Problem:
From the records below, set down exactly the lines starting with the line that contains "Порту Прокат" and going on through the line that contains "Remarques générales sur". Nothing else is wanted.

────────────────────

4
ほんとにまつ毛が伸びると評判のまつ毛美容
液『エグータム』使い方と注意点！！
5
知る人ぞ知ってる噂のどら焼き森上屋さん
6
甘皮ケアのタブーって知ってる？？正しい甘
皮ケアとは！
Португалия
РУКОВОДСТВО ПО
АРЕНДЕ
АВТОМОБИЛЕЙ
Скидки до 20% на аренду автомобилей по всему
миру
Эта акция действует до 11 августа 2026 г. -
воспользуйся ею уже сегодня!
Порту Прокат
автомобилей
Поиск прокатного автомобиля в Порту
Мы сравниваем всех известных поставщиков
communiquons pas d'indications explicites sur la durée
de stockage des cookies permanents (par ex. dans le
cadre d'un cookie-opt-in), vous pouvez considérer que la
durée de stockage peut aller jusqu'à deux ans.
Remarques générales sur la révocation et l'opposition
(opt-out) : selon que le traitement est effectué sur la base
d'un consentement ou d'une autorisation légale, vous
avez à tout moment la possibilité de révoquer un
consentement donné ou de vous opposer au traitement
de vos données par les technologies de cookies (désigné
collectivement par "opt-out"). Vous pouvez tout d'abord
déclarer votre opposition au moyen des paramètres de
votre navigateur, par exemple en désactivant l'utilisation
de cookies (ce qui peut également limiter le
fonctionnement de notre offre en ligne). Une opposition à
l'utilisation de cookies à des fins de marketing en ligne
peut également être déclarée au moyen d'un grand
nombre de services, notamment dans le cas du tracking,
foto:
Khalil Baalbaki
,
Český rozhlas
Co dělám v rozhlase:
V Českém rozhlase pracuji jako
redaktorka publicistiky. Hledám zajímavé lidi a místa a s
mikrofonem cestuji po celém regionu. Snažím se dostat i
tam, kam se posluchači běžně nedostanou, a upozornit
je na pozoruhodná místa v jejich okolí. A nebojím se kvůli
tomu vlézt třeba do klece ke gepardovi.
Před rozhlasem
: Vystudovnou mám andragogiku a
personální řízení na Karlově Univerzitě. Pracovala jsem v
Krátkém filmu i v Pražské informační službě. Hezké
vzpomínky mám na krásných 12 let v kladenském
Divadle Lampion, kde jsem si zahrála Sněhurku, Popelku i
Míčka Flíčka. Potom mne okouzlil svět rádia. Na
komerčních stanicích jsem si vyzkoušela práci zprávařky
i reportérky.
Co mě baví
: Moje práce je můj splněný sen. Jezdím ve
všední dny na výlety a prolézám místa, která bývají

────────────────────

Written response:
Порту Прокат
автомобилей
Поиск прокатного автомобиля в Порту
Мы сравниваем всех известных поставщиков
communiquons pas d'indications explicites sur la durée
de stockage des cookies permanents (par ex. dans le
cadre d'un cookie-opt-in), vous pouvez considérer que la
durée de stockage peut aller jusqu'à deux ans.
Remarques générales sur la révocation et l'opposition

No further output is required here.